» **Records provided**:
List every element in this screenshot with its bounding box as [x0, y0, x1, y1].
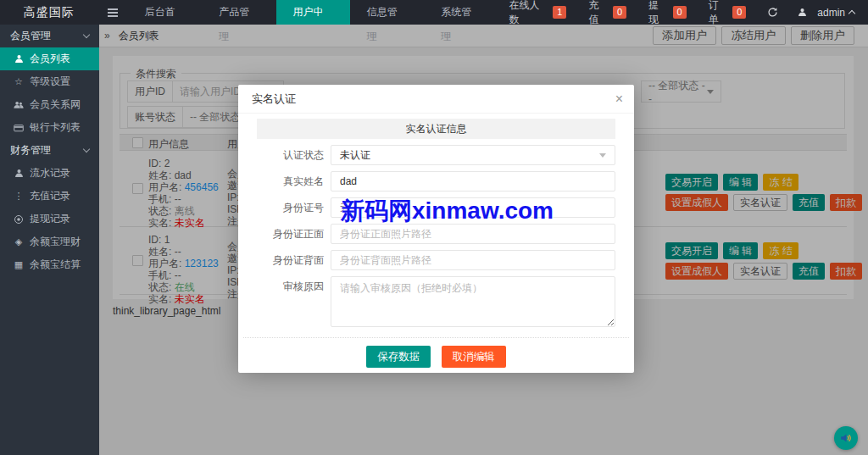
nav-item-info[interactable]: 信息管理	[350, 0, 424, 25]
modal-title: 实名认证	[238, 85, 634, 114]
sidebar-item-label: 充值记录	[30, 189, 70, 203]
close-icon[interactable]: ×	[615, 91, 623, 108]
nav-item-system[interactable]: 系统管理	[424, 0, 498, 25]
grid-icon: ▦	[12, 259, 25, 270]
group-icon	[12, 100, 25, 110]
id-back-input[interactable]	[331, 250, 615, 270]
refresh-icon[interactable]	[757, 7, 788, 18]
chevron-up-icon	[849, 10, 855, 17]
sidebar-item-level-settings[interactable]: ☆ 等级设置	[0, 70, 99, 93]
id-front-label: 身份证正面	[257, 224, 324, 244]
real-name-input[interactable]	[331, 171, 615, 191]
sidebar-item-member-network[interactable]: 会员关系网	[0, 93, 99, 116]
star-icon: ☆	[12, 76, 25, 87]
audit-reason-label: 审核原因	[257, 276, 324, 297]
stat-recharge-badge: 0	[613, 6, 626, 19]
stat-recharge-label: 充值	[588, 0, 608, 27]
id-back-label: 身份证背面	[257, 250, 324, 270]
auth-status-label: 认证状态	[257, 145, 324, 165]
chevron-down-icon	[83, 146, 90, 153]
sidebar-item-yuebao-invest[interactable]: ◈ 余额宝理财	[0, 230, 99, 253]
app-logo: 高盛国际	[0, 0, 97, 25]
sidebar-toggle-icon[interactable]	[97, 0, 128, 25]
sidebar-group-label: 会员管理	[10, 29, 51, 43]
stat-withdraw-badge: 0	[673, 6, 687, 19]
speaker-icon	[839, 431, 853, 445]
user-menu[interactable]: admin	[788, 7, 868, 19]
topbar: 高盛国际 后台首页 产品管理 用户中心 信息管理 系统管理 在线人数 1 充值 …	[0, 0, 868, 25]
nav-item-products[interactable]: 产品管理	[202, 0, 275, 25]
sidebar-item-member-list[interactable]: 会员列表	[0, 47, 99, 70]
sidebar-item-bank-cards[interactable]: 银行卡列表	[0, 116, 99, 139]
target-icon	[12, 214, 25, 225]
real-name-label: 真实姓名	[257, 171, 324, 191]
sidebar-item-label: 会员列表	[30, 52, 70, 66]
sidebar-item-label: 流水记录	[30, 166, 70, 180]
stat-withdraw[interactable]: 提现 0	[637, 0, 698, 27]
auth-status-value: 未认证	[340, 148, 370, 163]
sidebar-item-label: 余额宝理财	[30, 235, 81, 249]
stat-orders-label: 订单	[709, 0, 728, 27]
site-watermark: 新码网xinmaw.com	[341, 195, 554, 227]
sidebar-item-label: 余额宝结算	[30, 258, 81, 272]
sidebar-item-label: 银行卡列表	[30, 120, 81, 135]
sidebar-item-yuebao-settle[interactable]: ▦ 余额宝结算	[0, 253, 99, 276]
sidebar-group-label: 财务管理	[10, 143, 51, 158]
stat-online[interactable]: 在线人数 1	[498, 0, 578, 27]
nav-item-home[interactable]: 后台首页	[128, 0, 202, 25]
sidebar-item-flow-records[interactable]: 流水记录	[0, 162, 99, 185]
stat-online-label: 在线人数	[509, 0, 548, 27]
sidebar-item-label: 会员关系网	[30, 97, 81, 112]
sidebar: 会员管理 会员列表 ☆ 等级设置 会员关系网 银行卡列表 财务管理 流水记录 ⋮…	[0, 25, 99, 455]
auth-status-select[interactable]: 未认证	[331, 145, 615, 165]
user-avatar-icon	[795, 8, 809, 17]
divider	[243, 337, 629, 338]
modal-section-header: 实名认证信息	[257, 119, 615, 139]
realname-auth-modal: 实名认证 × 实名认证信息 认证状态 未认证 真实姓名 身份证号 身份证正面 身…	[238, 85, 634, 373]
cancel-button[interactable]: 取消编辑	[442, 346, 506, 368]
stat-recharge[interactable]: 充值 0	[577, 0, 637, 27]
nav-item-user-center[interactable]: 用户中心	[276, 0, 350, 25]
caret-down-icon	[599, 153, 606, 158]
sound-fab-button[interactable]	[834, 426, 858, 450]
id-number-label: 身份证号	[257, 197, 324, 218]
stat-online-badge: 1	[553, 6, 566, 19]
dots-icon: ⋮	[12, 191, 25, 202]
stat-orders[interactable]: 订单 0	[698, 0, 758, 27]
sidebar-group-finance[interactable]: 财务管理	[0, 139, 99, 162]
sidebar-group-member[interactable]: 会员管理	[0, 25, 99, 47]
user-icon	[12, 169, 25, 178]
stat-orders-badge: 0	[732, 6, 746, 19]
sidebar-item-label: 提现记录	[30, 212, 70, 226]
user-icon	[12, 54, 25, 64]
bank-card-icon	[12, 123, 25, 133]
sidebar-item-withdraw-records[interactable]: 提现记录	[0, 208, 99, 230]
diamond-icon: ◈	[12, 236, 25, 247]
save-button[interactable]: 保存数据	[366, 346, 431, 368]
chevron-down-icon	[83, 31, 90, 38]
stat-withdraw-label: 提现	[648, 0, 668, 27]
sidebar-item-recharge-records[interactable]: ⋮ 充值记录	[0, 185, 99, 208]
username: admin	[817, 7, 845, 19]
audit-reason-textarea[interactable]	[331, 276, 615, 327]
sidebar-item-label: 等级设置	[30, 75, 70, 89]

» **Task requirements**: Out of the data above, return each line where the word "chevron" can be found.

» **Output**:
chevron-up-icon	[849, 10, 855, 17]
chevron-down-icon	[83, 146, 90, 153]
chevron-down-icon	[83, 31, 90, 38]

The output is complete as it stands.